Apple warns that “some services process photos in the cloud, which gives them access to your photos. But we designed Photos to process your images directly on your Mac, iPhone and iPad. In fact, the Apple Neural Engine with the A13 and A14 Bionic chips performs over 100 billion operations per photo to recognize faces and places without ever leaving your device. And when apps request access to your photos, you can share just the images you want—not your entire library.”

That last point in another swipe at Google, leading to the second critical consideration for any iPhone user with Google Photos on their phone. When Apple released iOS 14 last year, it gave users the option to share only selected photos and videos with apps, rather than their entire collection. Why should an app have access to years of memories, when all you want to do is edit a few photos or videos?

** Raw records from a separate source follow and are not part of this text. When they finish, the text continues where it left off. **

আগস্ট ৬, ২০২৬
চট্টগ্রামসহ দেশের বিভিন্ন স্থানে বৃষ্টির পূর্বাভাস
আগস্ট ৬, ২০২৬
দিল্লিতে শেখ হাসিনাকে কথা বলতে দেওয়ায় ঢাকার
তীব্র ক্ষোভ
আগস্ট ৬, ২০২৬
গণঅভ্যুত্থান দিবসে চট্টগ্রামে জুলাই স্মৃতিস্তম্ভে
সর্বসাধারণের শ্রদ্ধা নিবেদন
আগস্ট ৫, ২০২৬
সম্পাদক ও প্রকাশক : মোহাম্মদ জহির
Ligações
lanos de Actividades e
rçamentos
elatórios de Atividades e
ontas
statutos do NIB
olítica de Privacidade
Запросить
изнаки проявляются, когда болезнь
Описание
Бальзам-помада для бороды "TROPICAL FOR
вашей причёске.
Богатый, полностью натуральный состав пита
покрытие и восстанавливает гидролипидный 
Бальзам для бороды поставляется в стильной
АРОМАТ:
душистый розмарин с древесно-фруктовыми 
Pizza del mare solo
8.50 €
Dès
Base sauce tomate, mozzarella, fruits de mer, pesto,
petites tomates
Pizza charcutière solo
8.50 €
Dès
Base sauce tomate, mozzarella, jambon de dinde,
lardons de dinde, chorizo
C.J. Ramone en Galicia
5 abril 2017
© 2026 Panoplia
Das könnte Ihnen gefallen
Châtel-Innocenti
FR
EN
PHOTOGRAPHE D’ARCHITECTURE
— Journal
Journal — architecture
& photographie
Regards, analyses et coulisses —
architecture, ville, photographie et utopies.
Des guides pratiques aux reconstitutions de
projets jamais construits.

Well, Google doesn’t buy into this limitation when it comes to iPhone users. When you install Google Photos you will receive a message telling you that “Google Photos needs access to all your photos.” It says this is to view, share or use its optional backups. But from a privacy perspective the message is much clearer. All or nothing, and you’re shifting all that data out of Apple’s privacy-first enclave to someplace else.

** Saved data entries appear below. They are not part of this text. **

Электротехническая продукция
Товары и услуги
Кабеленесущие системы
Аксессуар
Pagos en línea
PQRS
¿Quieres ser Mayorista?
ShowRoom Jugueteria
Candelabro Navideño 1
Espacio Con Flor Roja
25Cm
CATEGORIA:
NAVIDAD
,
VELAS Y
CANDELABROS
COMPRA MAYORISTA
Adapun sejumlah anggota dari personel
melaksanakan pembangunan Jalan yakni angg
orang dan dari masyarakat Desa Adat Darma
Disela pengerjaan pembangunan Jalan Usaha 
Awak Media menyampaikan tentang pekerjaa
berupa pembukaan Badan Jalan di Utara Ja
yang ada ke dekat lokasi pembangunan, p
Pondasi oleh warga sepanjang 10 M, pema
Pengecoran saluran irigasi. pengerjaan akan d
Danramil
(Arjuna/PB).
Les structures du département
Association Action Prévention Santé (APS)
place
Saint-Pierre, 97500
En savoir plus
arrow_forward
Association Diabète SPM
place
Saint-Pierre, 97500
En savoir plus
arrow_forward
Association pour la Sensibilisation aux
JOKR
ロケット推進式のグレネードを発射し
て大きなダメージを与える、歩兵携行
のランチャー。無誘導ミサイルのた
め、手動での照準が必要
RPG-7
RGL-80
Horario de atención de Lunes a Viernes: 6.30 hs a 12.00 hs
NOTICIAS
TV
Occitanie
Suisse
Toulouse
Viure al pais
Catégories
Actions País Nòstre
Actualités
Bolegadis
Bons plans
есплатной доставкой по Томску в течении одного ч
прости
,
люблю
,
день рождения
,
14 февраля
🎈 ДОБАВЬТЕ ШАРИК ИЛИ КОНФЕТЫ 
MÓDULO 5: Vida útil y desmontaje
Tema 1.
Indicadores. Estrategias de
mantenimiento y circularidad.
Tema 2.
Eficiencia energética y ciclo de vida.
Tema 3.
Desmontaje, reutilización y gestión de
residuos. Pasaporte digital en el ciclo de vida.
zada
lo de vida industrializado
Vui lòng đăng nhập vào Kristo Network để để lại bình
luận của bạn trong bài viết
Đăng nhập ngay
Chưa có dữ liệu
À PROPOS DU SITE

Always have that data collection and analysis philosophy in mind—which brings me to the third consideration. When you use Google photos, then many of your images will contain hidden data, embedded into the files, that discloses the time and exact location the photo was taken, the device you were using, even the camera settings. Google admits it pulls this so-called EXIF data into its analytics machine.

“We do use EXIF location data to improve users’ experience in the app,” I was told by a company spokesperson, “for example we might use EXIF information to surface a trip in our Memories feature or suggest a photo book from a recent trip.”

That last point is advertising, in case that’s not obvious. Facebook has admitted the same to me in the past. Even if you tell your phone not to share your location with Facebook, even if you go into your Facebook’s settings and disable location sharing, then the company will still “collect and process” your EXIF location data.

It’s remarkably simple if you “follow the money” to work out the transactional relationships you’re entering into, in return for all the “free” services you use. If you’re not paying for the product, then you clearly are the product. it really is that simple. And so, when Facebook seems to suggest it may charge users for its apps where they block tracking on their Apple devices, you are being put in your place.

And so, while Google Photos has more features than Apple’s alternatives, make sure you understand the trade-offs. Above all, though, bear in mind that if we don’t opt for apps and platforms that genuinely put privacy first, then we send a message to big tech that we won’t really change our ways, that they can harvest at will.

This year is proving to be a pivotal one for privacy—I’m not sure your data is any safer or your privacy is any better protected in general, at least not yet, but at least you now have the information you need to make informed choices. Now it’s over to you.